A priori, there is nothing more banal than the declarations of Mr. Barack Obama’s estimate, last April 6th, that the bitterness of middle-class Americans who are victims of unemployment or the fall of purchasing power has sometimes led them to, “cling to guns or religion or antipathy to people who aren’t like them or anti-immigrant sentiment or anti-trade sentiment”. (1) If Mrs. Hillary Clinton had decided on attempting to pull out, in Pennsylvania this April 22nd, a (improbable) designation for the democratic candidate, would it really have been considered “elitist” to make such an analysis? A democratic candidate however had developed it since 1992, well before Obama made himself known. His name William Jefferson Clinton…

Until recently, the Republicans, Nixon to George W. Bush via Ronald Reagan, took offense whenever a Democrat unveiled their strategy. Which is it?

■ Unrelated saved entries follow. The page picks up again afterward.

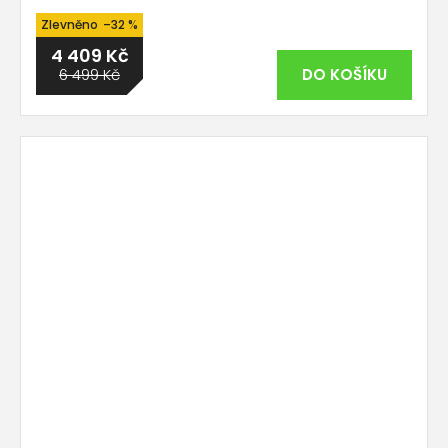
–32 %
4 409 Kč
6 499 Kč
DO KOŠÍKU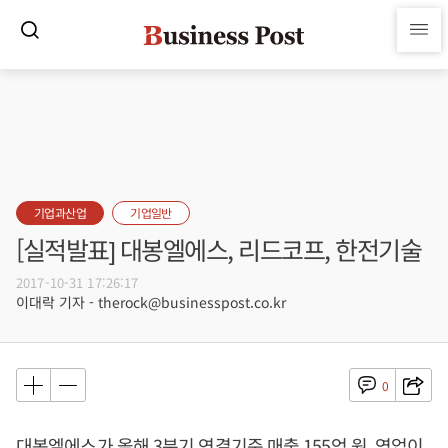
기업과산업
기업일반
[실적발표] 대봉엘에스, 리드코프, 한전기술
2017-10-31 17:26:17
이대락 기자 - therock@businesspost.co.kr
0
대봉엘에스가 올해 3분기 연결기준 매출 155억 원, 영업이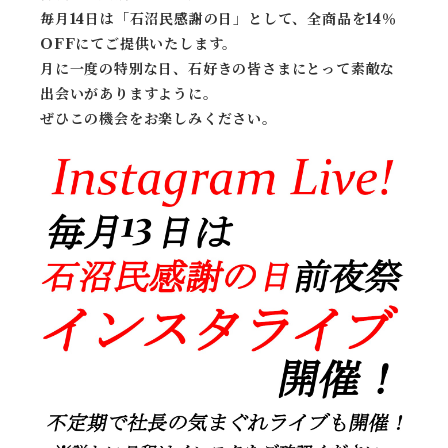
毎月14日は「石沼民感謝の日」として、全商品を14％
OFFにてご提供いたします。
月に一度の特別な日、石好きの皆さまにとって素敵な
出会いがありますように。
ぜひこの機会をお楽しみください。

Since at least 1968, they employ themselves to divert all social discontent into resentment against the intellectuals, the experts, the officials, the atheists, the ecologists, and the destroyers of the moral order. This strategy, detailed by Thomas Frank in, Why the Poor Ones Vote Right (Insults, 2008), has, one knows it, been implemented elsewhere than the United States, recently again in France with Mr. Nicolas Sarkozy and in Italy with Mr. Silvio Berlusconi. Until Mrs. Clinton compares the cause of this political technique to a “defiance of class,” there will be conservatives who argue that any analysis (or observation) of their conduct amounts to scorn for the beliefs and the legitimate attachments of the popular electorate, to even be antipatriotic.

As if it were scandalous to suggest that, sometimes, the victims of the social order can be mistaken in anger.

(1) the quotation (remarks in an abstract way at a fund raising meeting in California): “In these small towns of Pennsylvania, as in a number of other small cities of Midwest, employment has volatilized for twenty-five years now, and nothings replaced it. They continued to decrease under the administrations Clinton and Bush, and each one of these administrations, one after the other, affirmed that these communities were going to regenerate themselves, but it is not what has occurred. It is thus not surprising that these people are angry, that they cling to guns or religion or antipathy to people who aren’t like them or anti-immigrant sentiment or anti-trade sentiment “original version.